Cybersecurity firm Crowdstrike pushed an update that caused millions of Windows computers to enter recovery mode, triggering the blue screen of death. Learn …
Cybersecurity firm Crowdstrike pushed an update that caused millions of Windows computers to enter recovery mode, triggering the blue screen of death. Learn …
Are there really a billion systems in the world that run Crowdstrike? That seems implausible. Is it just hyperbole?
Probably includes a bunch of virtual machines.
Yeah, our VMs completely died at work. Has to set up temporary stuff on hardware we had laying around today. Was kinda fun, but stressful haha.
Could you just revert VMs to a snapshot before the update? Or do you not take periodic snapshots? You could probably also mount the VM’s drive on the host and delete the relevant file that way.
Yeah, like the other person said, corporate IT is responsible for that stuff. I guess they’re working through the weekend to try to get it fixed.
Yes you can just go into safe mode on an affected machine and delete the offending file. The problem is it took a couple hours before that resolution was found, and it has to be done by hand on every VM. I can’t just run an Ansible playbook against hundreds of non-booted VMs. Then you have to consider in the case of servers, there might be a specific start up order, certain things might have to be started before other things and further fixing might be required given that every VM hard crashed. At the minimum it took many companies 6-12 hours to get back up and running and on many more it could take days.

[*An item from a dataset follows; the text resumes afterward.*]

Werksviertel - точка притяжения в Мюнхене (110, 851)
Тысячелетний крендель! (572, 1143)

Makes sense - thanks for the details.
Yes
Sounds pretty plausible to me. An organization doesn’t have to be very big to get into the hundreds or thousands of devices on a network when you account for servers and VM.
A company with 40 employees all accessing and RDS server using a company laptop is looking at 85+ devices already
Apparently it’s embedded in Windows through a specific security option (“Falcon Sensor”).
Probably not directly impacting home desktop PCs around the world, and not even most companies running windows, but likely to be active on the big, critical ones.
A billions of computers seems like a lot though.
I doubt it’s too much of a stretch, since even here in australia, we’ve had multiple airlines, news stations, banks, supermarkets and many others, including the aluminium extrusion business my father works at, all go down, scale this do hundreds of countries with populations tenfold of ours, it puts it into perspective that there may even be more than a billion machines affected
Despite how it may seem on Lemmy, most people have not yet actually switched to Linux. This stat is legit.
I know that Windows is everywhere, I just don’t know the percentage of Windows computers that run Crowdstrike.
Keep in mind, it’s not just clients, but servers too. A friend of mine works for a decently sized company that has about 1600 (virtual) servers internationally. And yes, all of them were affected.
You do realize that linux is something like 80% of servers. Which also well out number personal machines. If you include android linux is easily the most used os on the planet.
It’s 80% of web servers but not 80% of ALL servers.
if the question is which os has the most distinct running copies then yeah its linux.